# The task:
Go to the line with "και ουσιωδώς βελτιωμένες συνθήκες" in the entries below and write out every line from there through the line with "для создания ветвей термоэлементов.", exactly and without pictures.

Saved entries
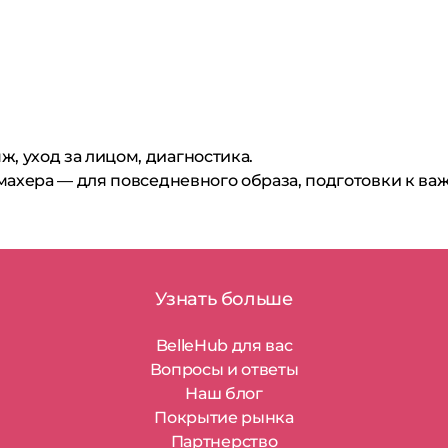
, уход за лицом, диагностика.
махера — для повседневного образа, подготовки к ва
Узнать больше
BelleHub для вас
Вопросы и ответы
Наш блог
Покрытие рынка
Партнерство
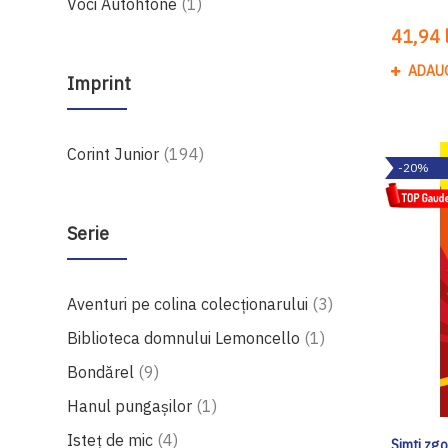
produs
Voci Autohtone
1
41,94 l
ADAU
Imprint
produse
Corint Junior
194
-20%
Serie
produse
Aventuri pe colina colecționarului
3
produs
Biblioteca domnului Lemoncello
1
produse
Bondărel
9
produs
Hanul pungașilor
1
produse
Isteț de mic
4
Simți zg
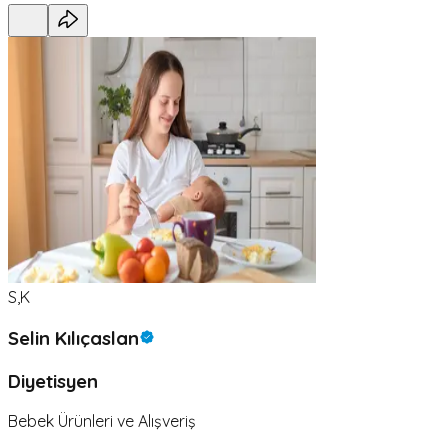
S,K
Selin Kılıçaslan
Diyetisyen
Bebek Ürünleri ve Alışveriş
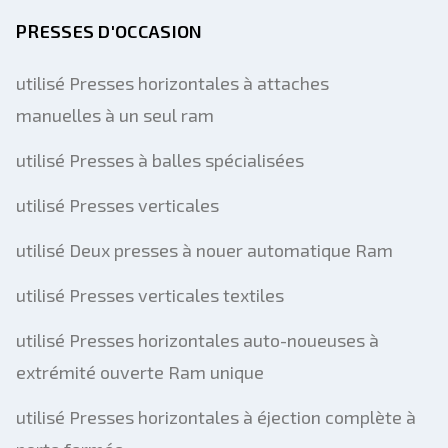
PRESSES D'OCCASION
utilisé Presses horizontales à attaches
manuelles à un seul ram
utilisé Presses à balles spécialisées
utilisé Presses verticales
utilisé Deux presses à nouer automatique Ram
utilisé Presses verticales textiles
utilisé Presses horizontales auto-noueuses à
extrémité ouverte Ram unique
utilisé Presses horizontales à éjection complète à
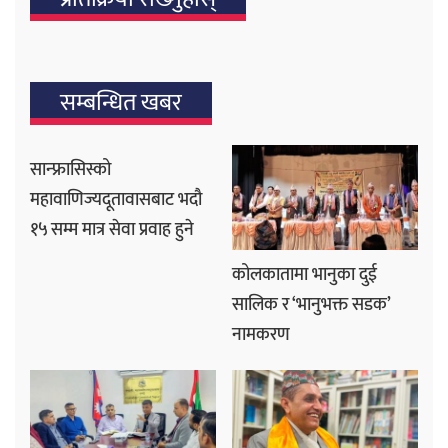
सम्बन्धित खबर
सान्फ्रासिस्को
महावाणिज्यदूतावासबाट भदौ
१५ सम्म मात्र सेवा प्रवाह हुने
कोलकातामा भानुका दुई
सालिक र ‘भानुभक्त सडक’
नामकरण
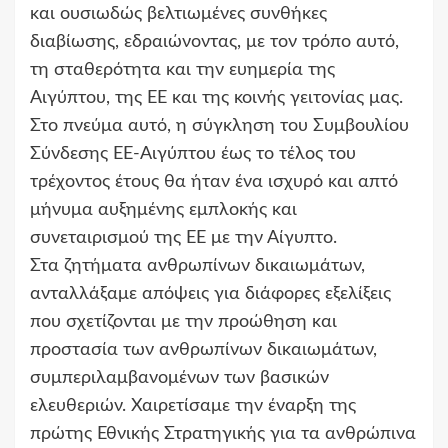
και ουσιωδώς βελτιωμένες συνθήκες
διαβίωσης, εδραιώνοντας, με τον τρόπο αυτό,
τη σταθερότητα και την ευημερία της
Αιγύπτου, της ΕΕ και της κοινής γειτονίας μας.
Στο πνεύμα αυτό, η σύγκληση του Συμβουλίου
Σύνδεσης ΕΕ-Αιγύπτου έως το τέλος του
τρέχοντος έτους θα ήταν ένα ισχυρό και απτό
μήνυμα αυξημένης εμπλοκής και
συνεταιρισμού της ΕΕ με την Αίγυπτο.
Στα ζητήματα ανθρωπίνων δικαιωμάτων,
ανταλλάξαμε απόψεις για διάφορες εξελίξεις
που σχετίζονται με την προώθηση και
προστασία των ανθρωπίνων δικαιωμάτων,
συμπεριλαμβανομένων των βασικών
ελευθεριών. Χαιρετίσαμε την έναρξη της
πρώτης Εθνικής Στρατηγικής για τα ανθρώπινα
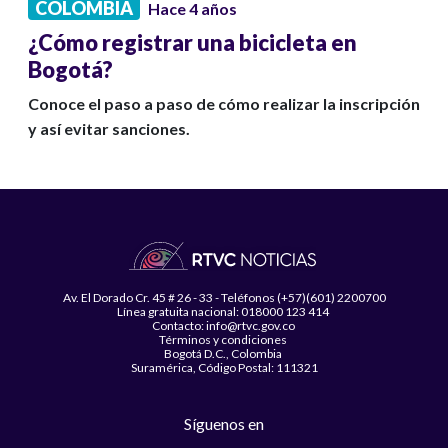
COLOMBIA
Hace 4 años
¿Cómo registrar una bicicleta en
Bogotá?
Conoce el paso a paso de cómo realizar la inscripción
y así evitar sanciones.
Av. El Dorado Cr. 45 # 26 - 33 - Teléfonos (+57)(601) 2200700
Línea gratuita nacional: 018000 123 414
Contacto: info@rtvc.gov.co
Términos y condiciones
Bogotá D.C., Colombia
Suramérica, Código Postal: 111321
Síguenos en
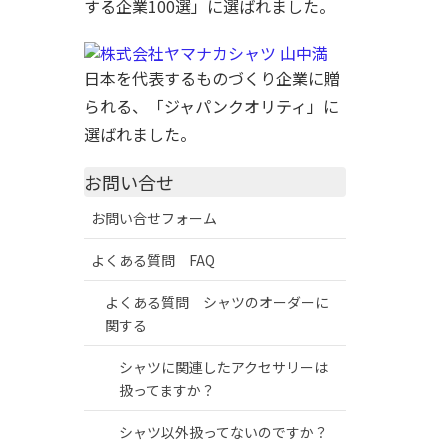
する企業100選」に選ばれました。
日本を代表するものづくり企業に贈
られる、「ジャパンクオリティ」に
選ばれました。
お問い合せ
お問い合せフォーム
よくある質問 FAQ
よくある質問 シャツのオーダーに
関する
シャツに関連したアクセサリーは
扱ってますか？
シャツ以外扱ってないのですか？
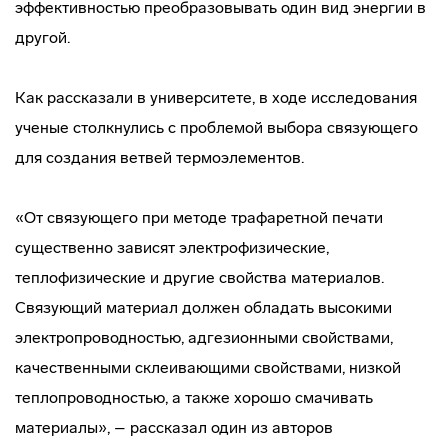
эффективностью преобразовывать один вид энергии в
другой.
Как рассказали в университете, в ходе исследования
ученые столкнулись с проблемой выбора связующего
для создания ветвей термоэлементов.
«От связующего при методе трафаретной печати
существенно зависят электрофизические,
теплофизические и другие свойства материалов.
Связующий материал должен обладать высокими
электропроводностью, адгезионными свойствами,
качественными склеивающими свойствами, низкой
теплопроводностью, а также хорошо смачивать
материалы», – рассказал один из авторов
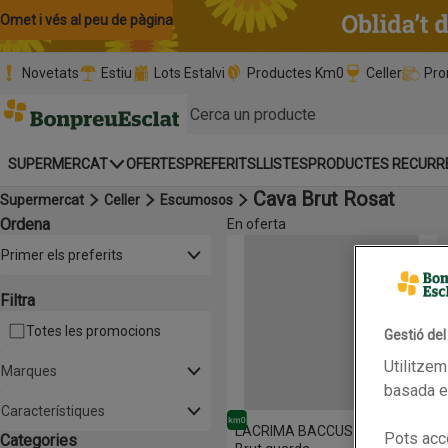
Omet i vés al contingut
Omet i vés a la cerca
Omet i vés al peu de pàgina
Novetats
Estiu
Lots Estalvi
Productes Km0
Celler
Pro
Pàgina inicial
SUPERMERCAT
OFERTES
PREFERITS
LLISTES
PRODUCTES RECURR
Cava Brut Rosat
Supermercat
Celler
Escumosos
Ordena
En oferta
Llista de productes
LACRIMA BACCUS Cava rosat Br
Obre-ho per veure una llista de les opcions d'ordenació
Primer els preferits
Filtra
Totes les promocions
Gestió de
Utilitzem
Marques
basada en
Característiques
Km0
LACRIMA BACCUS Cava rosat
Pots acce
Categories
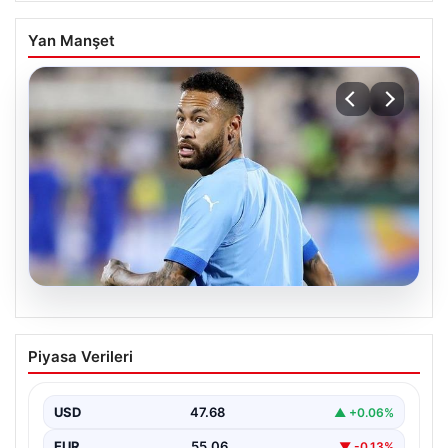
Yan Manşet
05.08.2026
Neymar’ın maç sonrası gerginlik
Piyasa Verileri
yaşadığı anlar!
USD
47.68
▲ +0.06%
EUR
55.06
▼ -0.13%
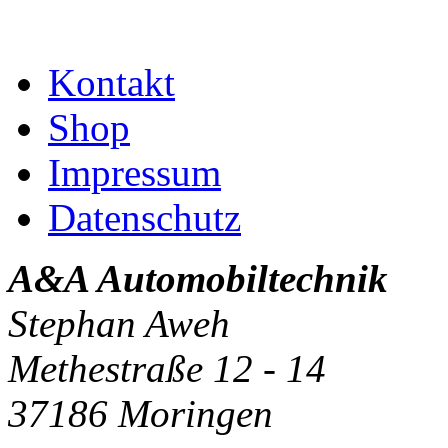
Kontakt
Shop
Impressum
Datenschutz
A&A Automobiltechnik
Stephan Aweh
Methestraße 12 - 14
37186 Moringen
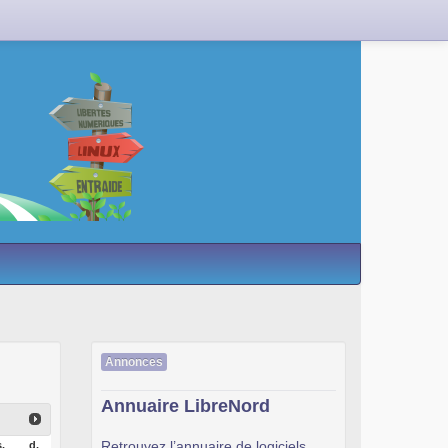
Annonces
Annuaire LibreNord
Retrouvez l’annuaire de logiciels
.
d.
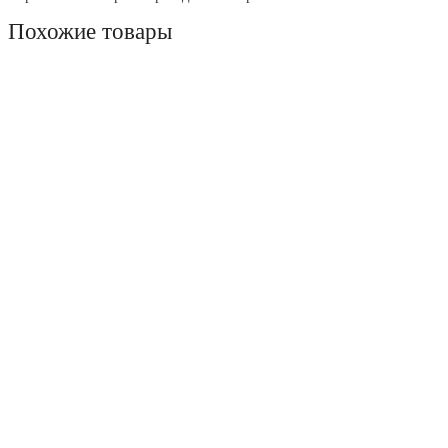
Похожие товары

# Result:
και ουσιωδώς βελτιωμένες συνθήκες
διαβίωσης, εδραιώνοντας, με τον τρόπο αυτό,
τη σταθερότητα και την ευημερία της
Αιγύπτου, της ΕΕ και της κοινής γειτονίας μας.
Στο πνεύμα αυτό, η σύγκληση του Συμβουλίου
Σύνδεσης ΕΕ-Αιγύπτου έως το τέλος του
τρέχοντος έτους θα ήταν ένα ισχυρό και απτό
μήνυμα αυξημένης εμπλοκής και
συνεταιρισμού της ΕΕ με την Αίγυπτο.
Στα ζητήματα ανθρωπίνων δικαιωμάτων,
ανταλλάξαμε απόψεις για διάφορες εξελίξεις
που σχετίζονται με την προώθηση και
προστασία των ανθρωπίνων δικαιωμάτων,
συμπεριλαμβανομένων των βασικών
ελευθεριών. Χαιρετίσαμε την έναρξη της
πρώτης Εθνικής Στρατηγικής για τα ανθρώπινα
COLOMBIA
Hace 4 años
¿Cómo registrar una bicicleta en
Bogotá?
Conoce el paso a paso de cómo realizar la inscripción
y así evitar sanciones.
Av. El Dorado Cr. 45 # 26 - 33 - Teléfonos (+57)(601) 2200700
Línea gratuita nacional: 018000 123 414
Contacto: info@rtvc.gov.co
Términos y condiciones
Bogotá D.C., Colombia
Suramérica, Código Postal: 111321
Síguenos en
する企業100選」に選ばれました。
日本を代表するものづくり企業に贈
られる、「ジャパンクオリティ」に
選ばれました。
お問い合せ
お問い合せフォーム
よくある質問 FAQ
よくある質問 シャツのオーダーに
関する
シャツに関連したアクセサリーは
扱ってますか？
シャツ以外扱ってないのですか？
эффективностью преобразовывать один вид энергии в
другой.
Как рассказали в университете, в ходе исследования
ученые столкнулись с проблемой выбора связующего
для создания ветвей термоэлементов.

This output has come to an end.